Where Does the XML Go?

Here’s a question that’s been bugging me for a while: what’s the best way to store information that is a mixture of highly- and loosely-structured data? For example, a collection of documents like Project Posner. Certain attributes of each document like the title, date, and citation fit easily into a normalized relational database model. But the body can only be described with some kind of markup.

I could just use HTML, except for one problem: my documents have to handle footnotes, for which HTML does not provide a tag. (As an aside, footnotes are a pain whether you’re doing web design or typesetting.)

On Project Posner, I compromised: everything is stored in a MySQL database, and the documents table has a “body” column that contains my own made-up XML syntax.

I could, in theory, normalize everything, even individual paragraphs. But that would be a nightmare to code and deadly slow. I could also store everything as XML documents. But then I’d have to reinvent all the facilities that MySQL (and ActiveRecord) provide, like transaction handling, auto-incrementing IDs, and so on.

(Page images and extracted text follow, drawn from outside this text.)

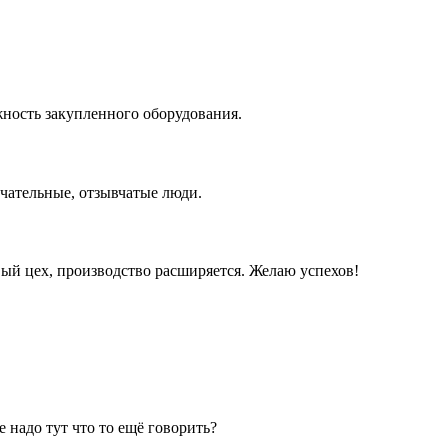
жность закупленного оборудования.
чательные, отзывчатые люди.
вый цех, производство расширяется. Желаю успехов!
 надо тут что то ещё говорить?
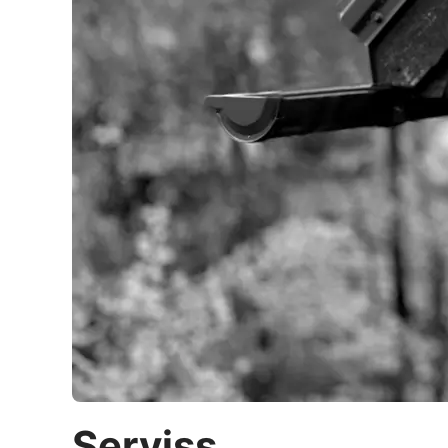
Serviss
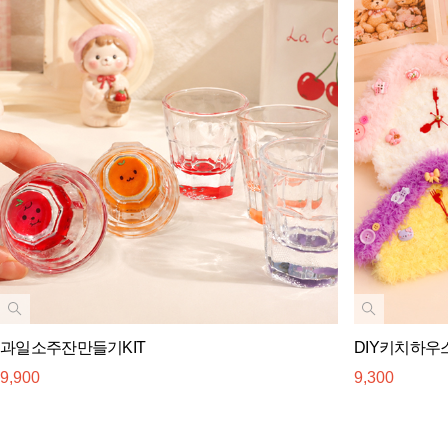
과일소주잔만들기KIT
DIY키치하우스시
9,900
9,300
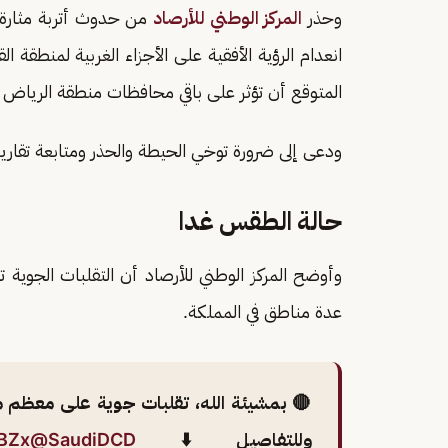
وحذر
المركز الوطني للأرصاد
من حدوث أتربة مثارة ب
انعدام الرؤية الأفقية على الأجزاء الغربية لمنط
المتوقع أن تؤثر على باقي محافظات منطقة الرياض مع
ودعى إلى ضرورة توخي الحيطة والحذر ومتابعة تقارير
حالة الطقس غدا
وأوضح المركز الوطني للأرصاد أن التقلبات الجوية 
عدة مناطق في المملكة.
🔴 بمشيئة الله، تقلبات جوية على معظم 
وللتفاصيل ⬇️
@SaudiDCD
qBZx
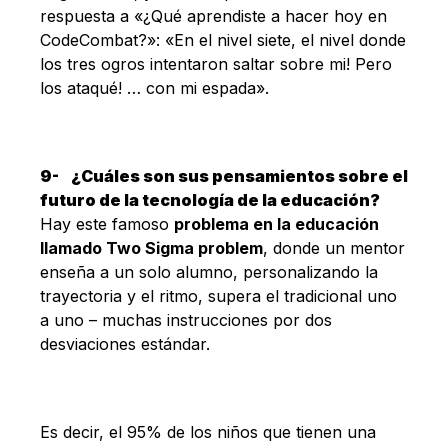
respuesta a «¿Qué aprendiste a hacer hoy en
CodeCombat?»: «En el nivel siete, el nivel donde
los tres ogros intentaron saltar sobre mi! Pero
los ataqué! … con mi espada».
9-
¿Cuáles son sus pensamientos sobre el
futuro de la tecnología de la educación?
Hay este famoso
problema en la educación
llamado Two Sigma problem
, donde un mentor
enseña a un solo alumno, personalizando la
trayectoria y el ritmo, supera el tradicional uno
a uno – muchas instrucciones por dos
desviaciones estándar.
Es decir, el 95% de los niños que tienen una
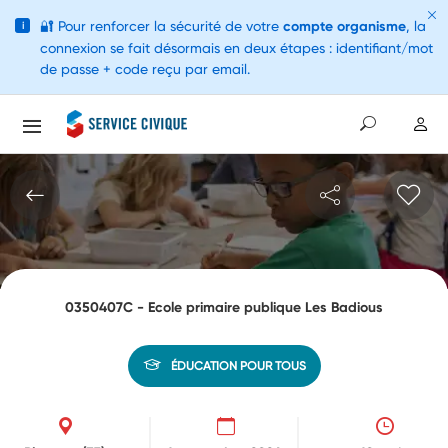
🔐
Pour renforcer la sécurité de votre
compte organisme
, la
i
connexion se fait désormais en deux étapes : identifiant/mot
de passe + code reçu par email.
0350407C - Ecole primaire publique Les Badious
ÉDUCATION POUR TOUS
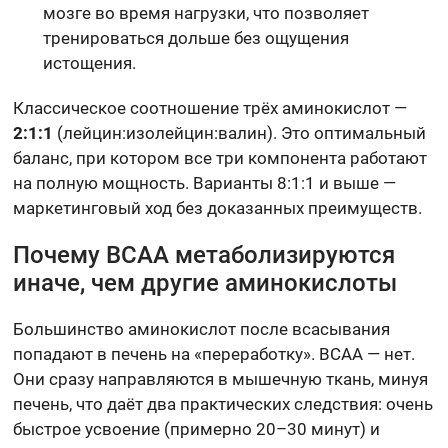
мозге во время нагрузки, что позволяет
тренироваться дольше без ощущения
истощения.
Классическое соотношение трёх аминокислот —
2:1:1
(лейцин:изолейцин:валин). Это оптимальный
баланс, при котором все три компонента работают
на полную мощность. Варианты 8:1:1 и выше —
маркетинговый ход без доказанных преимуществ.
Почему BCAA метаболизируются
иначе, чем другие аминокислоты
Большинство аминокислот после всасывания
попадают в печень на «переработку». BCAA — нет.
Они сразу направляются в мышечную ткань, минуя
печень, что даёт два практических следствия: очень
быстрое усвоение (примерно 20–30 минут) и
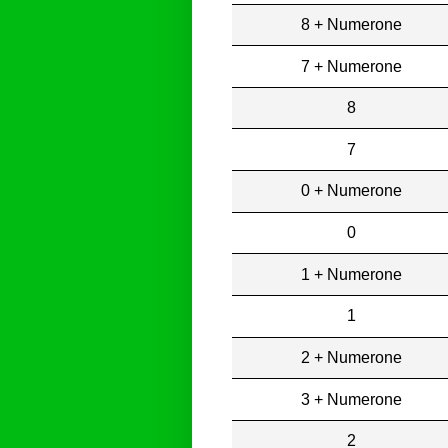
8 + Numerone
7 + Numerone
8
7
0 + Numerone
0
1 + Numerone
1
2 + Numerone
3 + Numerone
2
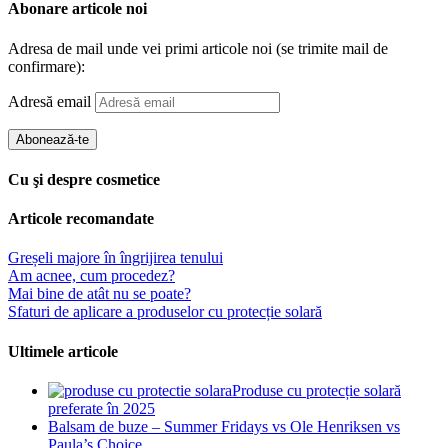
Abonare articole noi
Adresa de mail unde vei primi articole noi (se trimite mail de
confirmare):
Adresă email
Abonează-te
Cu şi despre cosmetice
Articole recomandate
Greșeli majore în îngrijirea tenului
Am acnee, cum procedez?
Mai bine de atât nu se poate?
Sfaturi de aplicare a produselor cu protecție solară
Ultimele articole
Produse cu protecție solară
preferate în 2025
Balsam de buze – Summer Fridays vs Ole Henriksen vs
Paula’s Choice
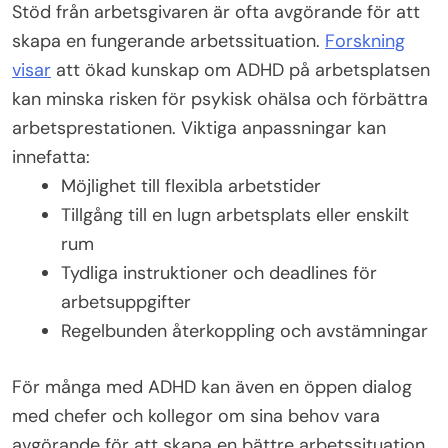
Stöd från arbetsgivaren är ofta avgörande för att
skapa en fungerande arbetssituation.
Forskning
visar
att ökad kunskap om ADHD på arbetsplatsen
kan minska risken för psykisk ohälsa och förbättra
arbetsprestationen. Viktiga anpassningar kan
innefatta:
Möjlighet till flexibla arbetstider
Tillgång till en lugn arbetsplats eller enskilt
rum
Tydliga instruktioner och deadlines för
arbetsuppgifter
Regelbunden återkoppling och avstämningar
För många med ADHD kan även en öppen dialog
med chefer och kollegor om sina behov vara
avgörande för att skapa en bättre arbetssituation.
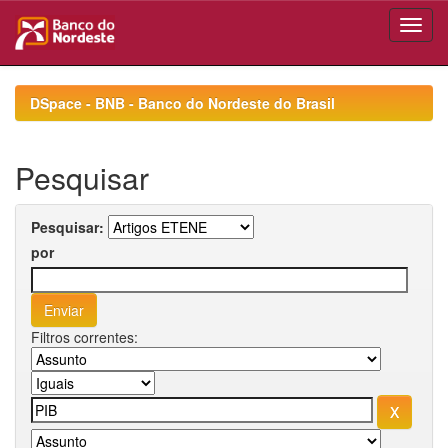
Skip
navigation
DSpace - BNB - Banco do Nordeste do Brasil
Pesquisar
Pesquisar:
por
Filtros correntes:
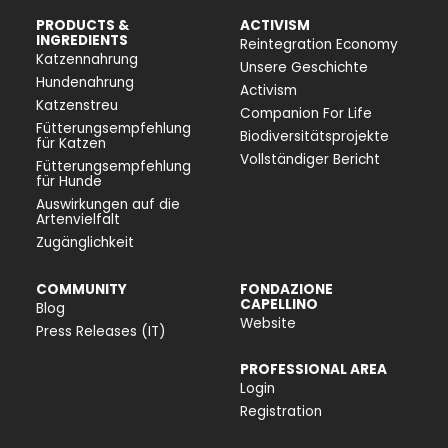
PRODUCTS &
ACTIVISM
INGREDIENTS
Reintegration Economy
Katzennahrung
Unsere Geschichte
Hundenahrung
Activism
Katzenstreu
Companion For Life
Fütterungsempfehlung
Biodiversitätsprojekte
für Katzen
Vollständiger Bericht
Fütterungsempfehlung
für Hunde
Auswirkungen auf die
Artenvielfalt
Zugänglichkeit
COMMUNITY
FONDAZIONE
CAPELLINO
Blog
Website
Press Releases (IT)
PROFESSIONAL AREA
Login
Registration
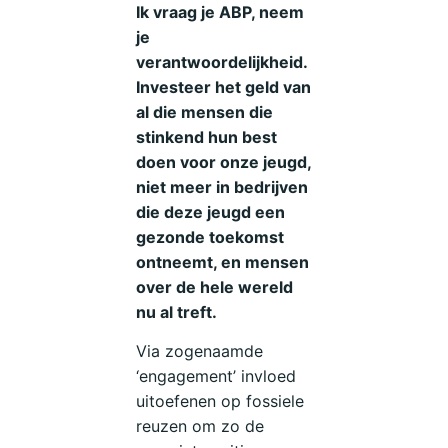
Ik vraag je ABP, neem
je
verantwoordelijkheid.
Investeer het geld van
al die mensen die
stinkend hun best
doen voor onze jeugd,
niet meer in bedrijven
die deze jeugd een
gezonde toekomst
ontneemt, en mensen
over de hele wereld
nu al treft.
Via zogenaamde
‘engagement’ invloed
uitoefenen op fossiele
reuzen om zo de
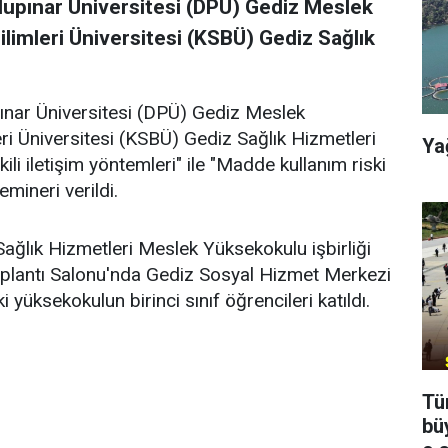
lupınar Üniversitesi (DPÜ) Gediz Meslek
limleri Üniversitesi (KSBÜ) Gediz Sağlık
ınar Üniversitesi (DPÜ) Gediz Meslek
eri Üniversitesi (KSBÜ) Gediz Sağlık Hizmetleri
Ya
li iletişim yöntemleri" ile "Madde kullanım riski
mineri verildi.
ğlık Hizmetleri Meslek Yüksekokulu işbirliği
oplantı Salonu'nda Gediz Sosyal Hizmet Merkezi
yüksekokulun birinci sınıf öğrencileri katıldı.
Tü
bü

For another project, I’m trying to create a pseudo-database that stores everything as XML files and uses Ferret for searching. I was going to use Ferret for full-text search anyway, so my original thought was to save overhead by not bothering with MySQL indexes. It works, but looking over it I realize that most of the data could be normalized to fit into the standard relational model. I’d still need a blob of XML data somewhere, but it could be in the database as easily as a file. What have I really gained, besides an impressively large and complex pile of code?

3 Replies to “Where Does the XML Go?”

  1. If the only thing keeping you from using HTML is the lack of a footnote tag, you might create a microformat for HTML footnotes. It sounds like defining a “footnote” class for DIV should solve your problem.

  2. Leonard Richardson Says: “It sounds like defining a ‘footnote’ class for DIV should solve your problem.”

    I’d like to do that, but I couldn’t come up with a general-purpose representation for footnotes in HTML. What’s the best way to do it, anyway? Put them at the bottom of a section with internal links (what I do now)? JavaScript popups? Margin notes? Any one of these is more than I can accomplish with a simple DIV and CSS. Maybe some JavaScript rewriting could do it, but I’m not much of a JS hacker. So I took the complicated route and made my own FOOTNOTE tag that gets used twice—once for the linked reference, once for the footnote itself—when the page is displayed.

Comments are closed.